I don’t have much experience running open-source AI models, and I didn’t see a lot of documentation about how to run them. I tinkered with it for a few hours and got Llama 3 working with Ollama, so I wanted to share my instructions.
Provisioning a cloud server with a GPU 🔗︎
To run this experiment, I provisioned the following server on Scaleway:
- Server instance type: GPU-3070-S
- OS: Ubuntu Focal
- Disk size: 100 GB (needed because the model is large)

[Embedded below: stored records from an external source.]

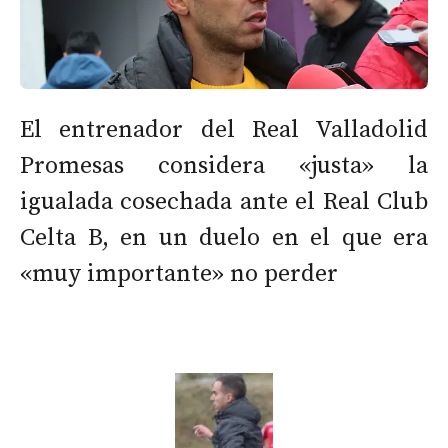
El entrenador del Real Valladolid
Promesas considera «justa» la
igualada cosechada ante el Real Club
Celta B, en un duelo en el que era
«muy importante» no perder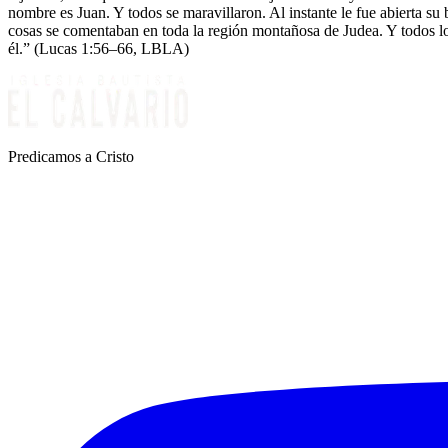
nombre es Juan. Y todos se maravillaron. Al instante le fue abierta su
cosas se comentaban en toda la región montañosa de Judea. Y todos lo
él.” (Lucas 1:56–66, LBLA)
Predicamos a Cristo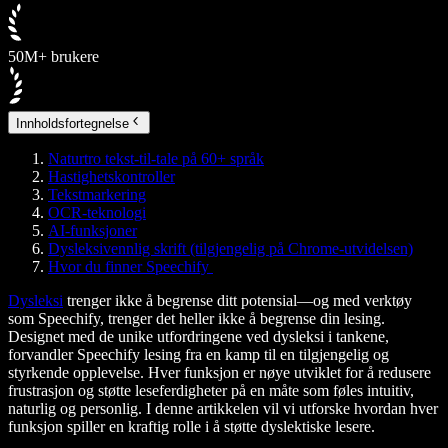
50M+ brukere
Innholdsfortegnelse
Naturtro tekst-til-tale på 60+ språk
Hastighetskontroller
Tekstmarkering
OCR-teknologi
AI-funksjoner
Dysleksivennlig skrift (tilgjengelig på Chrome-utvidelsen)
Hvor du finner Speechify
Dysleksi
trenger ikke å begrense ditt potensial—og med verktøy
som Speechify, trenger det heller ikke å begrense din lesing.
Designet med de unike utfordringene ved dysleksi i tankene,
forvandler Speechify lesing fra en kamp til en tilgjengelig og
styrkende opplevelse. Hver funksjon er nøye utviklet for å redusere
frustrasjon og støtte leseferdigheter på en måte som føles intuitiv,
naturlig og personlig. I denne artikkelen vil vi utforske hvordan hver
funksjon spiller en kraftig rolle i å støtte dyslektiske lesere.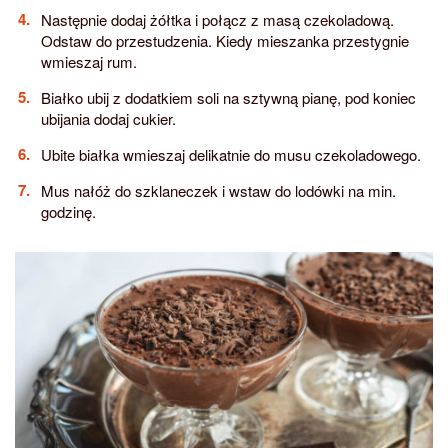
Następnie dodaj żółtka i połącz z masą czekoladową.
Odstaw do przestudzenia. Kiedy mieszanka przestygnie
wmieszaj rum.
Białko ubij z dodatkiem soli na sztywną pianę, pod koniec
ubijania dodaj cukier.
Ubite białka wmieszaj delikatnie do musu czekoladowego.
Mus nałóż do szklaneczek i wstaw do lodówki na min.
godzinę.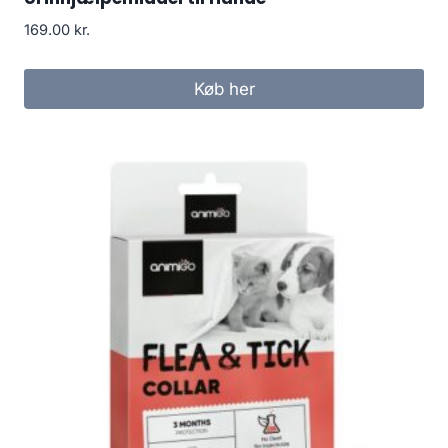
169.00
kr.
Køb her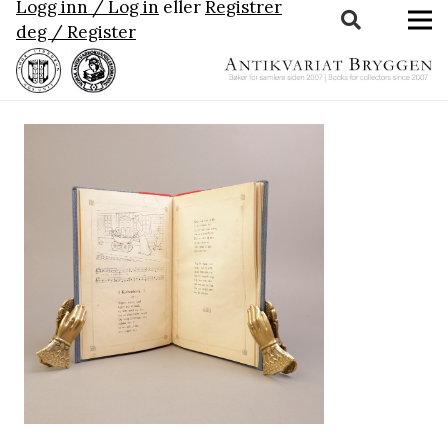
Logg inn / Log in
eller
Registrer
deg / Register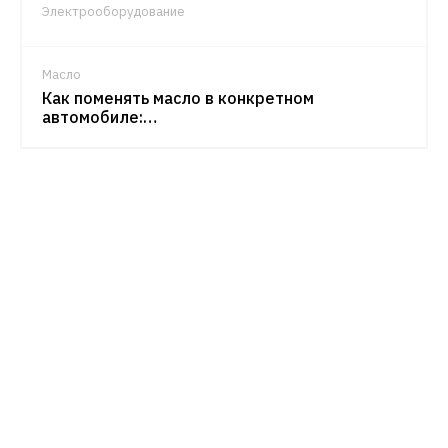
Электрооборудование
Масло
Как поменять масло в конкретном
автомобиле:…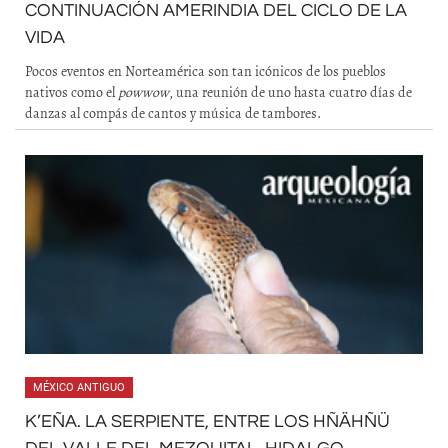
CONTINUACIÓN AMERINDIA DEL CICLO DE LA
VIDA
Pocos eventos en Norteamérica son tan icónicos de los pueblos
nativos como el
powwow
, una reunión de uno hasta cuatro días de
danzas al compás de cantos y música de tambores.
MÉXICO ANTIGUO
K’EÑA. LA SERPIENTE, ENTRE LOS HÑÄHÑÜ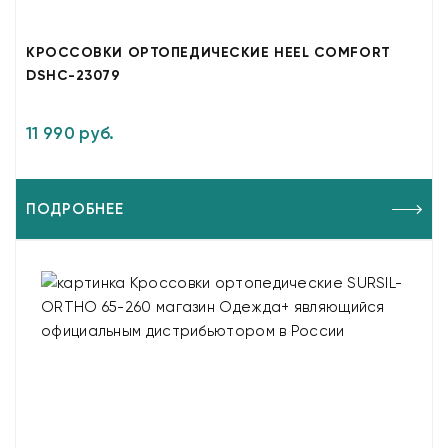
КРОССОВКИ ОРТОПЕДИЧЕСКИЕ HEEL COMFORT
DSHC-23079
11 990 руб.
ПОДРОБНЕЕ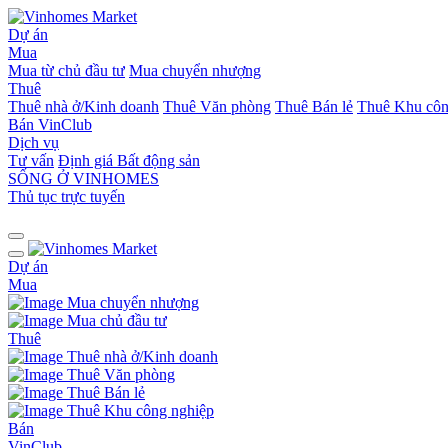
Dự án
Mua
Mua từ chủ đầu tư
Mua chuyển nhượng
Thuê
Thuê nhà ở/Kinh doanh
Thuê Văn phòng
Thuê Bán lẻ
Thuê Khu côn
Bán
VinClub
Dịch vụ
Tư vấn
Định giá Bất động sản
SỐNG Ở VINHOMES
Thủ tục trực tuyến
Dự án
Mua
Mua chuyển nhượng
Mua chủ đầu tư
Thuê
Thuê nhà ở/Kinh doanh
Thuê Văn phòng
Thuê Bán lẻ
Thuê Khu công nghiệp
Bán
VinClub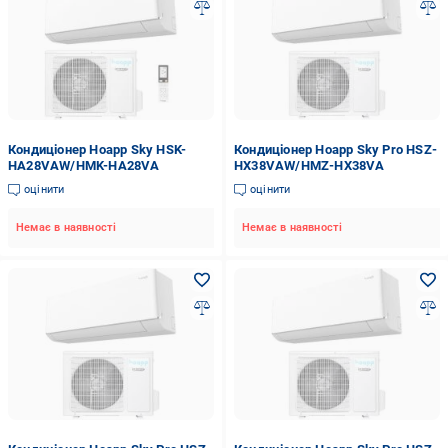
Кондиціонер Hoapp Sky HSK-
Кондиціонер Hoapp Sky Pro HSZ-
HA28VAW/HMK-HA28VA
HX38VAW/HMZ-HX38VA
оцінити
оцінити
Немає в наявності
Немає в наявності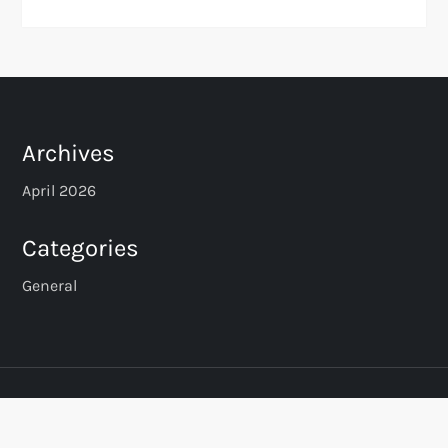
Archives
April 2026
Categories
General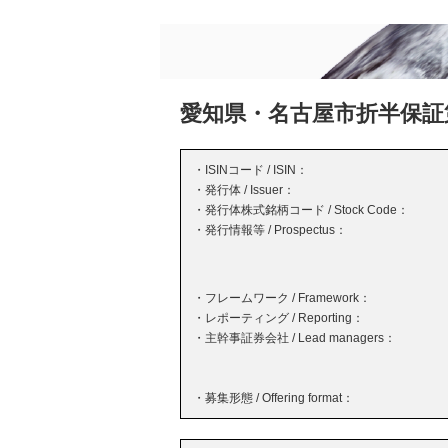
愛知県・名古屋市折半保証
・ISINコード / ISIN：
・発行体 / Issuer：
・発行体株式銘柄コード / Stock Code：
・発行情報等 / Prospectus：
・フレームワーク / Framework：
・レポーティング / Reporting：
・主幹事証券会社 / Lead managers：
・募集形態 / Offering format：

To SSH in, I ran the following command with port forwarding because I’ll need access to the web interface that will run on the server’s localhost
interface.
TARGET_IP='51.159.184.186' # Change to your server's IP.
REMOTE_PORT='8080'
LOCAL_PORT='8080'
# SSH in and port-forward a port to access the Open-WebUI web interface.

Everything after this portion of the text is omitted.